La Chine a annoncé hier, vendredi, des mesures « historiques » pour stabiliser son secteur immobilier touché par la crise, la banque centrale ayant facilité 1.000 milliards de yuans (138 milliards de dollars) de financement supplémentaire et assoupli les règles hypothécaires, et les mesures locales les gouvernements s’apprêtent à acheter « quelques » appartements.
Les investisseurs espéraient que ces mesures marqueraient le début d’une intervention gouvernementale plus décisive pour compenser la baisse de la demande d’appartements neufs et anciens, ralentir la chute des prix et réduire le stock croissant de logements invendus. Les analystes réclament depuis longtemps que le gouvernement intervienne avec ses propres achats pour soutenir un secteur qui, à son apogée, représentait un cinquième du PIB et reste un frein majeur à la deuxième économie mondiale. Depuis que le marché immobilier a amorcé son fort ralentissement en 2021, une série de promoteurs ont fait défaut, laissant derrière eux des dizaines de chantiers de construction inactifs et sapant la confiance dans ce qui était pendant des décennies l’instrument d’épargne préféré de la population chinoise.
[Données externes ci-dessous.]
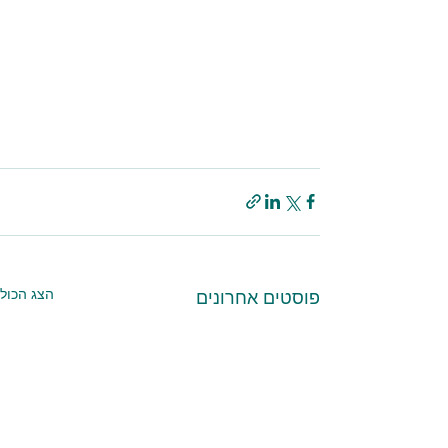
הצג הכול
פוסטים אחרונים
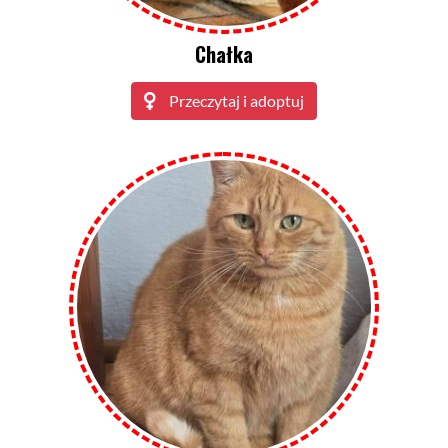
Chałka
Przeczytaj i adoptuj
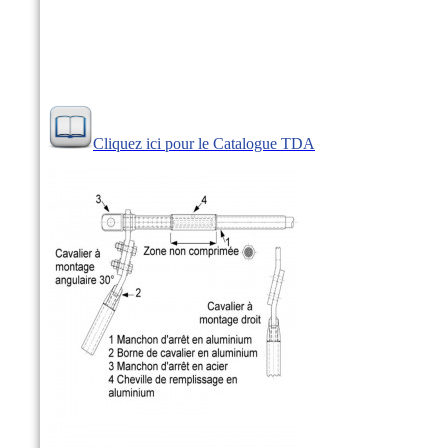
Cliquez ici pour le Catalogue TDA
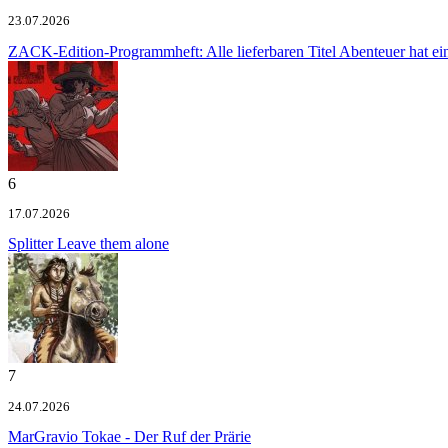
23.07.2026
ZACK-Edition-Programmheft: Alle lieferbaren Titel
Abenteuer hat e
6
17.07.2026
Splitter
Leave them alone
7
24.07.2026
MarGravio
Tokae - Der Ruf der Prärie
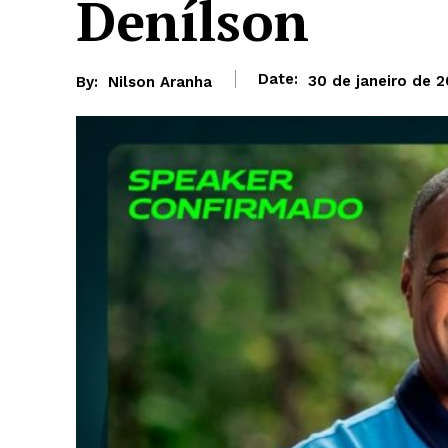
Denílson
Date:
30 de janeiro de 
By:
Nilson Aranha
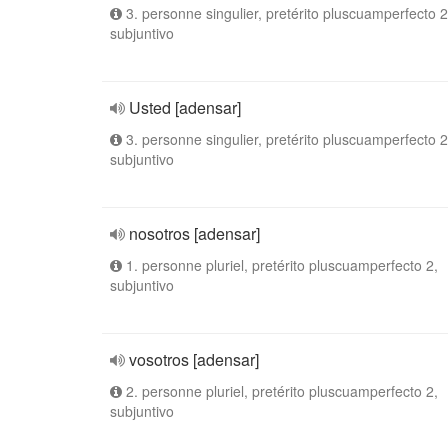
3. personne singulier, pretérito pluscuamperfecto 2
subjuntivo
Usted [adensar]
3. personne singulier, pretérito pluscuamperfecto 2
subjuntivo
nosotros [adensar]
1. personne pluriel, pretérito pluscuamperfecto 2,
subjuntivo
vosotros [adensar]
2. personne pluriel, pretérito pluscuamperfecto 2,
subjuntivo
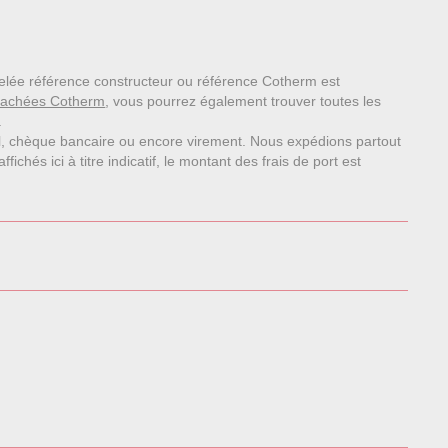
ppelée référence constructeur ou référence Cotherm est
tachées Cotherm
, vous pourrez également trouver toutes les
.
l, chèque bancaire ou encore virement. Nous expédions partout
chés ici à titre indicatif, le montant des frais de port est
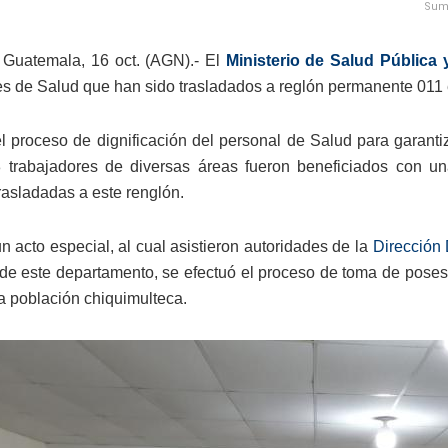
Suma
Guatemala, 16 oct. (AGN).- El
Ministerio de Salud Pública 
es de Salud que han sido trasladados a reglón permanente 011
el proceso de dignificación del personal de Salud para garanti
 trabajadores de diversas áreas fueron beneficiados con 
rasladadas a este renglón.
n acto especial, al cual asistieron autoridades de la
Dirección
de este departamento, se efectuó el proceso de toma de posesió
la población chiquimulteca.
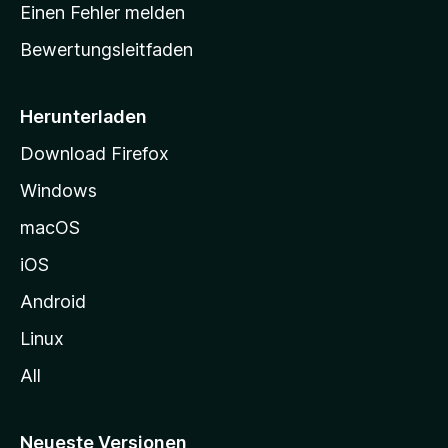
r
r
Einen Fehler melden
g
t
e
Bewertungsleitfaden
s
n
v
e
o
i
Herunterladen
r
t
Download Firefox
e
Windows
g
e
macOS
h
iOS
e
n
Android
Linux
All
Neueste Versionen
Le China Real Estate Newspaper, une publication gérée par le ministère du Logement, a déclaré que ces « politiques lourdes » marquaient « un moment historique important » pour le secteur. Indice chinois des actions immobilières CSI 300 a bondi de 9,1% sur les annonces. « C’est une mesure audacieuse », a déclaré Raymond Yeung, économiste en chef pour la Grande Chine chez ANZ, à propos de ces mesures.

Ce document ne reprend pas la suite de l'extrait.